I celebrated Canada Day this week, and plan to celebrate Independence Day with my American friends who have a cottage down the street from my place at the beach. (After all, two parties are better than one). The joys of fireworks, barbeques and the usual summer long weekend holiday rituals started me thinking about the value of ritual.
My friend the Sophia Damon (loosely translates as wise soul), tells me that ritual is an important part of our understanding of the world. It’s how we deal with loss and how we celebrate our successes. Every year the Sophia Damon hosts a ritual to remember women lost to violence. It is one of the most powerful and moving rituals I have ever experienced.
We use ritual in many ways in branding and in organizational life. When we “eat the red one last” we are participating in a rather meaningless ritual about Smarties. When we eat the middle of our Oreo cookie first, we are participating in a ritual. Many of these rituals serve to hold our community together or to create a sense of shared meaning. For example, when engineers graduate in Canada, they have a ring ceremony, where each engineer swears to uphold the duties and requirements of their profession. This creates a shared meaning and understanding of their obligations. Doctors have the Hippocratic oath.

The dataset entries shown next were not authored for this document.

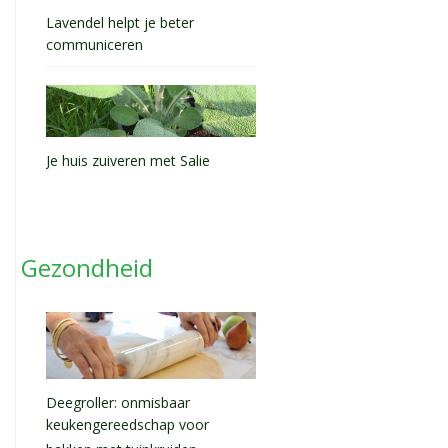
Lavendel helpt je beter
communiceren
Je huis zuiveren met Salie
Gezondheid
Deegroller: onmisbaar
keukengereedschap voor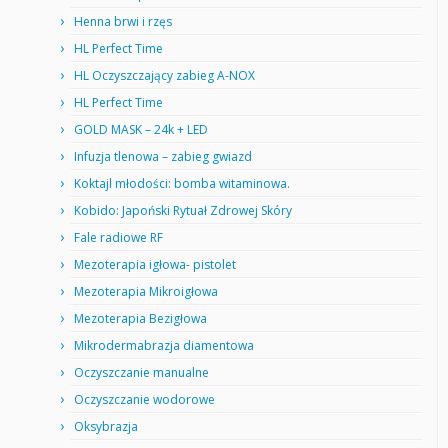
Henna brwi i rzęs
HL Perfect Time
HL Oczyszczający zabieg A-NOX
HL Perfect Time
GOLD MASK – 24k + LED
Infuzja tlenowa – zabieg gwiazd
Koktajl młodości: bomba witaminowa.
Kobido: Japoński Rytuał Zdrowej Skóry
Fale radiowe RF
Mezoterapia igłowa- pistolet
Mezoterapia Mikroigłowa
Mezoterapia Bezigłowa
Mikrodermabrazja diamentowa
Oczyszczanie manualne
Oczyszczanie wodorowe
Oksybrazja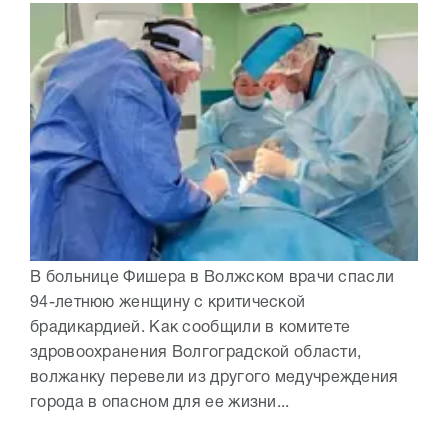
В больнице Фишера в Волжском врачи спасли
94-летнюю женщину с критической
брадикардией. Как сообщили в комитете
здровоохранения Волгоградской области,
волжанку перевели из другого медучреждения
города в опасном для ее жизни...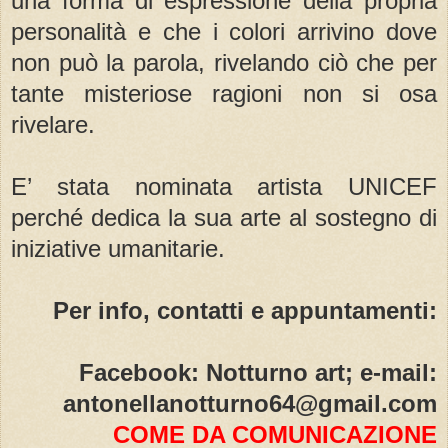
una forma di espressione della propria
personalità e che i colori arrivino dove
non può la parola, rivelando ciò che per
tante misteriose ragioni non si osa
rivelare.
E’ stata nominata artista UNICEF
perché dedica la sua arte al sostegno di
iniziative umanitarie.
Per info, contatti e appuntamenti:
Facebook: Notturno art; e-mail:
antonellanotturno64@gmail.com
COME DA COMUNICAZIONE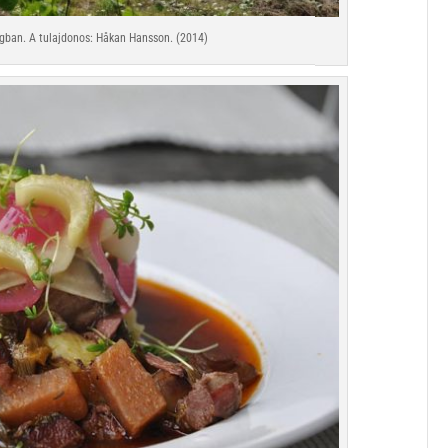
ágban. A tulajdonos: Håkan Hansson. (2014)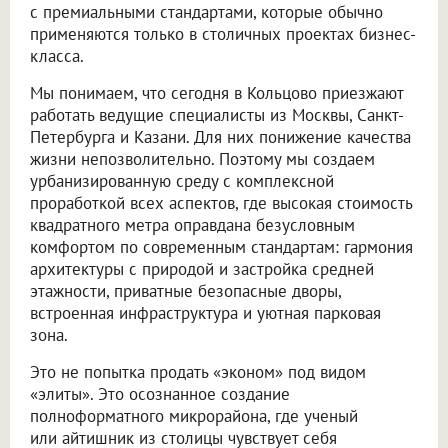
с премиальными стандартами, которые обычно
применяются только в столичных проектах бизнес-
класса.
Мы понимаем, что сегодня в Кольцово приезжают
работать ведущие специалисты из Москвы, Санкт-
Петербурга и Казани. Для них понижение качества
жизни непозволительно. Поэтому мы создаем
урбанизированную среду с комплексной
проработкой всех аспектов, где высокая стоимость
квадратного метра оправдана безусловным
комфортом по современным стандартам: гармония
архитектуры с природой и застройка средней
этажности, приватные безопасные дворы,
встроенная инфраструктура и уютная парковая
зона.
Это не попытка продать «эконом» под видом
«элиты». Это осознанное создание
полноформатного микрорайона, где ученый
или айтишник из столицы чувствует себя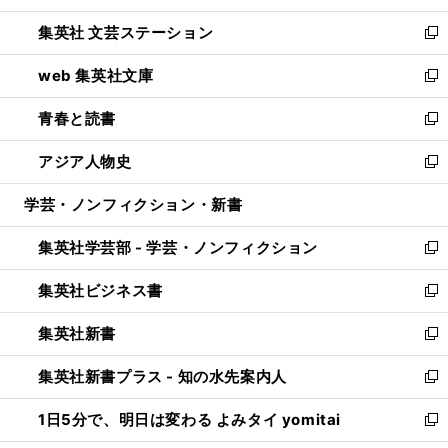
開
ウ
し
集英社 文芸ステーション
く
ィ
い
新
ン
ウ
し
web 集英社文庫
ド
ィ
い
新
ウ
ン
ウ
し
青春と読書
で
ド
ィ
い
新
開
ウ
ン
ウ
し
アジア人物史
く
で
ド
ィ
い
新
開
ウ
ン
ウ
し
学芸・ノンフィクション・新書
く
で
ド
ィ
い
開
ウ
ン
ウ
集英社学芸部 - 学芸・ノンフィクション
く
で
ド
ィ
新
開
ウ
ン
し
集英社ビジネス書
く
で
ド
い
新
開
ウ
ウ
し
集英社新書
く
で
ィ
い
新
開
ン
ウ
し
集英社新書プラス - 知の水先案内人
く
ド
ィ
い
新
ウ
ン
ウ
し
1日5分で、明日は変わる よみタイ yomitai
で
ド
ィ
い
新
開
ウ
ン
ウ
し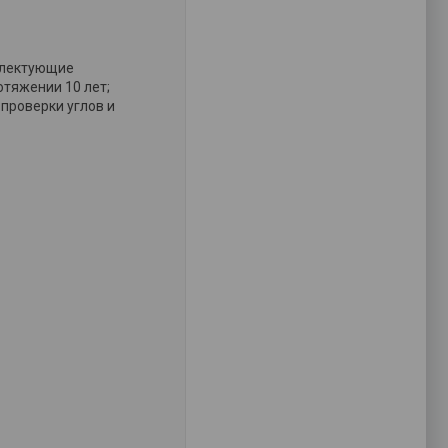
плектующие
тяжении 10 лет;
проверки углов и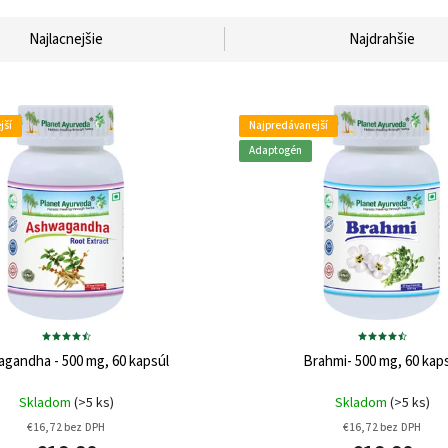
Najlacnejšie
Najdrahšie
jší
Najpredávanejší
Adaptogén
gandha - 500 mg, 60 kapsúl
Brahmi- 500 mg, 60 kap
Skladom
(>5 ks)
Skladom
(>5 ks)
€16,72 bez DPH
€16,72 bez DPH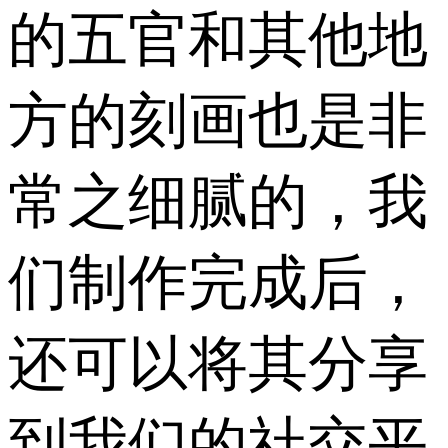
的五官和其他地
方的刻画也是非
常之细腻的，我
们制作完成后，
还可以将其分享
到我们的社交平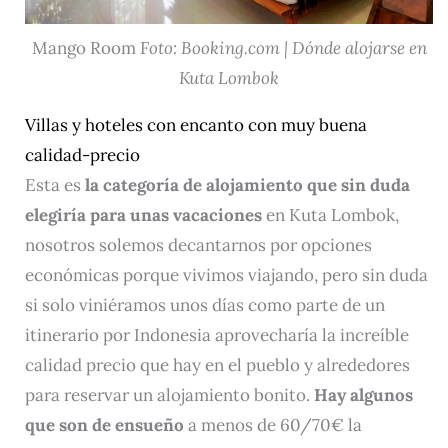
Mango Room F
oto: Booking.com | Dónde alojarse en
Kuta Lombok
Villas y hoteles con encanto con muy buena
calidad-precio
Esta es
la categoría de alojamiento que sin duda
elegiría para unas vacaciones
en Kuta Lombok,
nosotros solemos decantarnos por opciones
económicas porque vivimos viajando, pero sin duda
si solo viniéramos unos días como parte de un
itinerario por Indonesia aprovecharía la increíble
calidad precio que hay en el pueblo y alrededores
para reservar un alojamiento bonito.
Hay algunos
que son de ensueño
a menos de 60/70€ la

Ritual is a powerful tool that reinforces shared values and meaning. For me, the Canada Day ritual reinforces the importance of shared political and social values. It also reinforces the value of community, as I walked down to the beach to see the fireworks with my friends and neighbours over Lake Huron. In spite of all of our challenges as a country, and the frailty of what we have built, I still know that I am thankful that I have received all of the blessings of living in Canada.